Exam 77-882 is an entry level exam that is designed to quantify a candidate’s expertise with Microsoft Excel 2010.

Exam Details

  • Number of questions: Microsoft does not disclose the number of questions on the exam, but many of those who have taken the exam have reported seeing about 20 questions.
  • Type(s) of questions: Primarily multiple choice.
  • Passing score: The Microsoft Web site does not disclose the passing score for this exam. Typically the passing score for Microsoft exams is 700 / 1000. However, some who have taken the exam have reported that the passing score may be as low as 550.
  • Time limit: Microsoft does not disclose the time limit for this exam, but it is estimated to be about 50 minutes.
  • How to Register: Certiport

Trouble Spots

Although not an expert level exam, Exam 77-882 requires candidates to be familiar with the majority of the Excel 2010 feature set.

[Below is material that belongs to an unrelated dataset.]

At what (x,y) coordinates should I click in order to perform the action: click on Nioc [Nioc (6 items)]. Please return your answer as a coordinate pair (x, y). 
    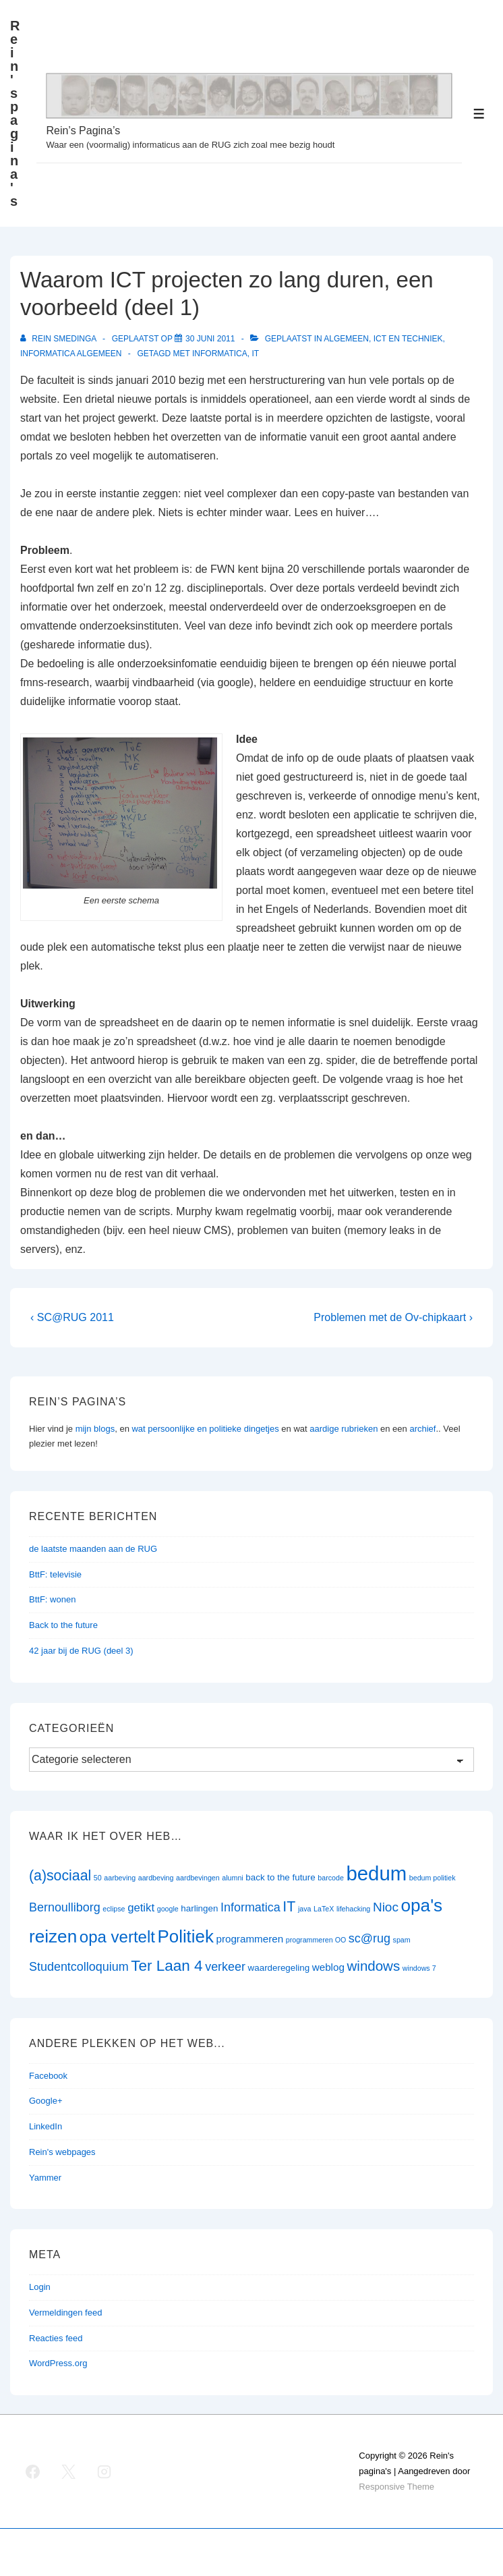
    Looking at the image, I should click on (385, 1907).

While learning so many features can be challenging, the thing that gets a lot of people into trouble on this exam is that the exam requires candidates to have some mathematical knowledge.

Not only are you expected to know how to create various types of formulas, you are expected to know how to enforce precedence within those formulas. For example, you need to know that in a mathematical operation items within a set of parenthesis are always processed first. You also need to know that according to the order of operations, multiplication and division operations are always processed before addition and subtraction if multiple operations occur within a single formula.

While there is no denying that the exam places a heavy emphasis on formulas (and all things related) it is important to remember that you will also need to know how to apply visual elements such as cell formats, sparklines, and views.